Russian Foreign Ministry spokesman Gennady Tarasov yesterday suggested that the recent U.S. media charges that Russia might have conducted a covert nuclear test on the Arctic island of Novaya Zemlya last week were connected with the U.S. Senate debate over ratification of the comprehensive nuclear test ban treaty. (Russian agencies, September 2) A number of monitoring stations around the world had detected a suspicious "seismic event" on August 16 located near a known Russian nuclear test site on the island, and the U.S., Norway, and Finland asked the Russians for an explanation. The Russian Atomic Energy Ministry denied any activity at the test site and said that the event was a tremor in the earth’s crust under the Kara Sea. (Russian agencies, August 29)
Novaya Zemlya was the site of Russia’s last acknowledged nuclear test — an underground blast on October 24, 1990 — and the test facility is being kept in readiness should the Russian leadership decide to resume testing. Just last month Atomic Energy Minister Viktor Mikhailov led a team of military and civilian experts to inspect the site. (Russian agencies, July 29) In March 1996, American officials received similar suspicious satellite and seismic intelligence, which led some to suspect the Russians might have conducted a nuclear test on the island at that time. Again, top Russian officials denied that they had broken the testing moratorium. (Western media, March 17-18, 1996)

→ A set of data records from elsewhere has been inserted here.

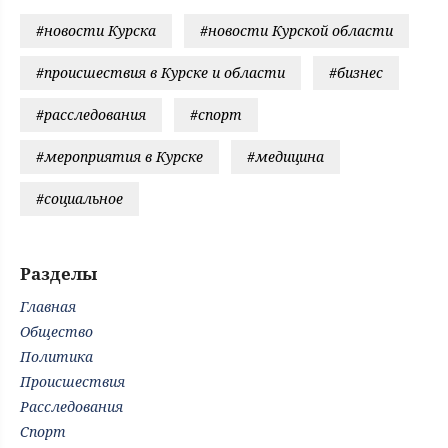
#новости Курска
#новости Курской области
#происшествия в Курске и области
#бизнес
#расследования
#спорт
#мероприятия в Курске
#медицина
#социальное
Разделы
Главная
Общество
Политика
Происшествия
Расследования
Спорт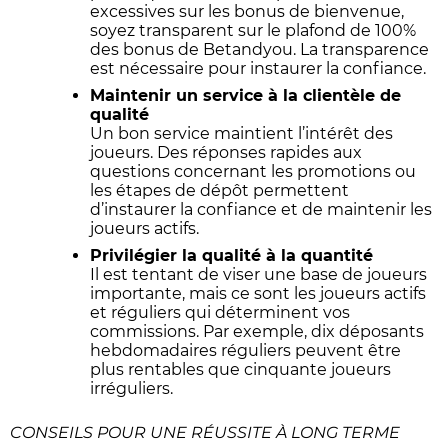
excessives sur les bonus de bienvenue,
soyez transparent sur le plafond de 100%
des bonus de Betandyou. La transparence
est nécessaire pour instaurer la confiance.
Maintenir un service à la clientèle de
qualité
Un bon service maintient l’intérêt des
joueurs. Des réponses rapides aux
questions concernant les promotions ou
les étapes de dépôt permettent
d’instaurer la confiance et de maintenir les
joueurs actifs.
Privilégier la qualité à la quantité
Il est tentant de viser une base de joueurs
importante, mais ce sont les joueurs actifs
et réguliers qui déterminent vos
commissions. Par exemple, dix déposants
hebdomadaires réguliers peuvent être
plus rentables que cinquante joueurs
irréguliers.
CONSEILS POUR UNE RÉUSSITE À LONG TERME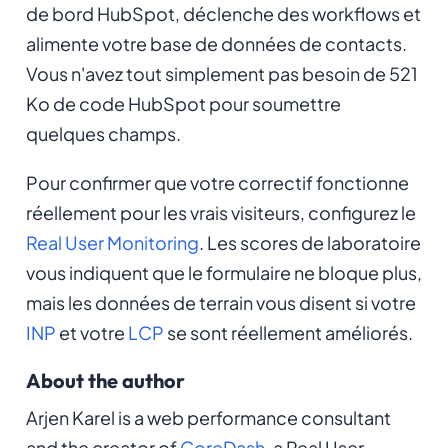
de bord HubSpot, déclenche des workflows et
alimente votre base de données de contacts.
Vous n'avez tout simplement pas besoin de 521
Ko de code HubSpot pour soumettre
quelques champs.
Pour confirmer que votre correctif fonctionne
réellement pour les vrais visiteurs, configurez le
Real User Monitoring
. Les scores de laboratoire
vous indiquent que le formulaire ne bloque plus,
mais les données de terrain vous disent si votre
INP
et votre
LCP
se sont réellement améliorés.
About the author
Arjen Karel is a web performance consultant
and the creator of
CoreDash
, a Real User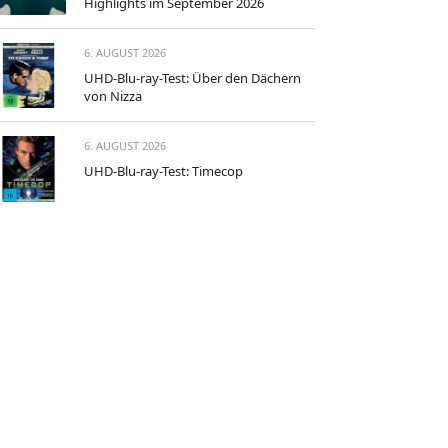
Highlights im September 2026
6. AUGUST 2026
UHD-Blu-ray-Test: Über den Dächern
von Nizza
6. AUGUST 2026
UHD-Blu-ray-Test: Timecop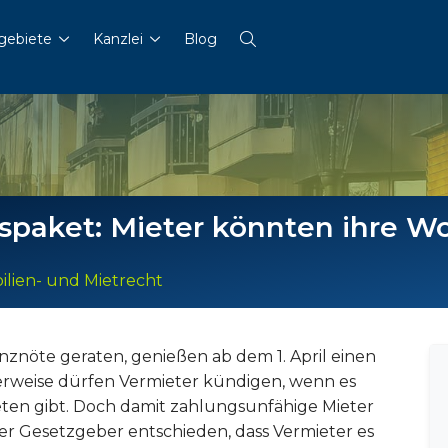
gebiete
Kanzlei
Blog
fspaket: Mieter könnten ihre W
lien- und Mietrecht
anznöte geraten, genießen ab dem 1. April einen
weise dürfen Vermieter kündigen, wenn es
ten gibt. Doch damit zahlungsunfähige Mieter
der Gesetzgeber entschieden, dass Vermieter es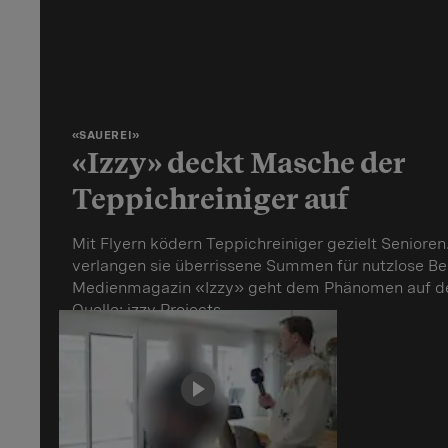
«SAUEREI»
«Izzy» deckt Masche der
Teppichreiniger auf
Mit Flyern ködern Teppichreiniger gezielt Seniore
verlangen sie überrissene Summen für nutzlose B
Medienmagazin «Izzy» geht dem Phänomen auf d
Quelle:
izzy Projects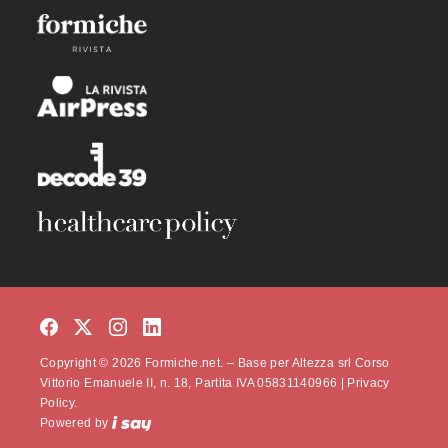
Copyright © 2026 Formiche.net. – Base per Altezza srl Corso
Vittorio Emanuele II, n. 18, Partita IVA 05831140966 |
Privacy
Policy.
Powered by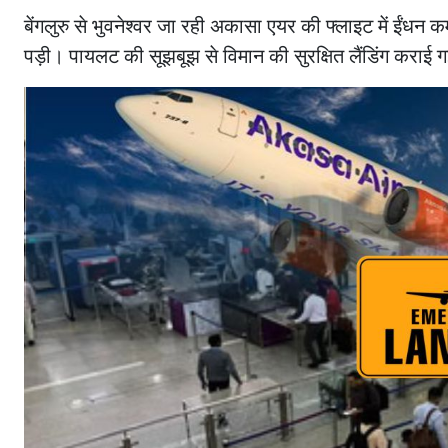
बेंगलुरु से भुवनेश्वर जा रही अकासा एयर की फ्लाइट में ईंध
पड़ी। पायलट की सूझबूझ से विमान की सुरक्षित लैंडिंग कराई 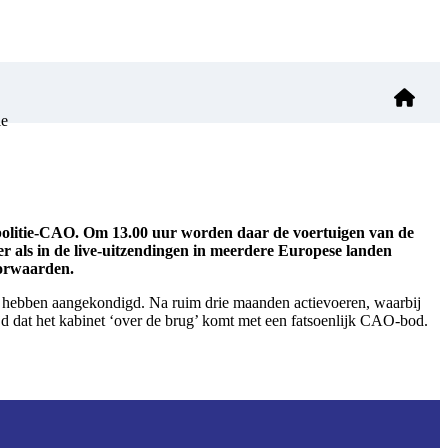
le
 politie-CAO. Om 13.00 uur worden daar de voertuigen van de
r als in de live-uitzendingen in meerdere Europese landen
oorwaarden.
der hebben aangekondigd. Na ruim drie maanden actievoeren, waarbij
ijd dat het kabinet ‘over de brug’ komt met een fatsoenlijk CAO-bod.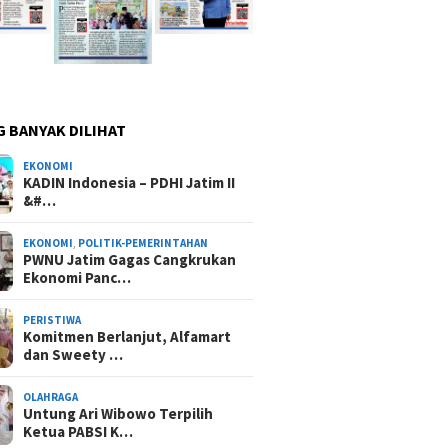
G BANYAK DILIHAT
EKONOMI
KADIN Indonesia – PDHI Jatim II
&#…
EKONOMI
,
POLITIK-PEMERINTAHAN
PWNU Jatim Gagas Cangkrukan
Ekonomi Panc…
PERISTIWA
Komitmen Berlanjut, Alfamart
dan Sweety …
OLAHRAGA
Untung Ari Wibowo Terpilih
Ketua PABSI K…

However, an Atomic Energy Ministry official later admitted that Russia had in fact conducted a so-called "hydrodynamic" test — an explosive test involving a nuclear weapon or device that produces no nuclear yield — at the Novaya Zemlya site early in 1996. And although last week’s event might well prove to have been an undersea earthquake, a statement from the Atomic Energy Ministry hinted at further hydrodynamic testing. It said that the work at the Novaya Zemlya site is being conducted in accordance with the as yet unratified test ban treaty and "is not accompanied by nuclear energy emissions." It adds that no such work was being conducted at the time of the "seismic event." (RIA Novosti, August 29)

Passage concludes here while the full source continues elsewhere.